Since its ascension after the Suez Canal Crisis in 1956, US policy in the Middle East has been marked by a dissonance and anger created by the contradiction between an espousal of Wilsonian idealism and behavior derived solely from self-interests. Under realpolitik, concrete reality not ideology shapes the world. As Dr. Henry Kissinger described it in his Diplomacy (1994), "One of the principle tasks of statesmanship is to understand which subjects are truly related and can be used to reinforce each other. For the most part, the policymaker has little choice in the matter. Ultimately, it is reality, not policy, that links events. The statesman's role is to recognize the relationship when it does exist - in other words, to create a network of incentives and penalties to produce the most favorable outcome." 50 years of failed diplomacy in the Middle East should document that it is time to realize idealistic notions of promoting government for the people by the people with more than rhetoric and absent the footprint of occupation are truly linked to US peace and prosperity.

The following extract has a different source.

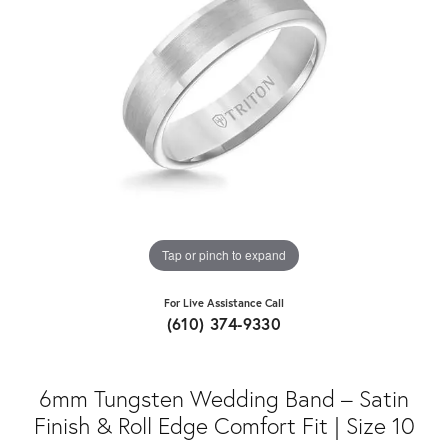
Tap or pinch to expand
For Live Assistance Call
(610) 374-9330
6mm Tungsten Wedding Band – Satin
Finish & Roll Edge Comfort Fit | Size 10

Therefore it can be argued that crafting networks of incentives and penalties to attain democratic objectives would in fact pave the way for mutually beneficial and realistic outcomes beneficial to all.
The contradiction between US behavior and its expressed belief has helped to cement a cognitive dissonance amongst the primary drivers of US policy that blocks the realization that realism has mostly failed wherever it contradicts so-called American values.